I feel I’ve had no choice in the matter. Consequently, I’ve kept most of my work with Roscoe a secret from Pina. I got the feeling early that a little bit of the parrot would go a long way for her. She found the bird tedious and once asked whether my obsession with teaching Roscoe every word in the God damn Webster’s Dictionary, was going to drive me mad.
It could, I allowed, it certainly could.
But I don’t really care about the size of Roscoe’s vocabulary. He’s mastered thousands of words and scores of sentences. I do my best to keep his achievements under wraps. I’m actually focused on how to teach the parrot to think. Like everyone else, I doubted the possibility until I discovered how deftly Roscoe followed scripts and constructed unique parallels. I keep reminding myself that a bird is not a computer. Even now I’m not sure that it’s actually thinking that Roscoe does. The circuits of his small brain respond to complex sequencing as if he were wired for it. Maybe it’s nothing more than rote learning taken to a new level of sophistication.

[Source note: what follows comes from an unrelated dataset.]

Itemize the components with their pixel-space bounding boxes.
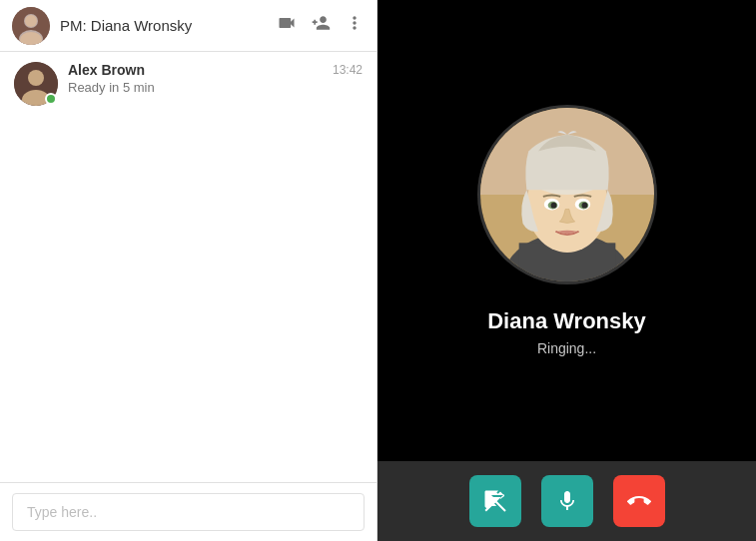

Read any manual about training a parrot to talk and it will tell you not to overdo it. Give the bird a command or two and then offer a treat. Never exceed a few minutes a day. You don’t want your parrot to lose interest, nor do you want to turn him into a rebel. It so happens that Roscoe has a very long attention span; at times it seems to exceed mine. This is a creature that relishes the training. When I asked him recently, after an hours-long session, whether he’d had enough, he turned the question back on me and it grew a second query: “Have you had enough, Charlie? Do you need a treat, Charlie?”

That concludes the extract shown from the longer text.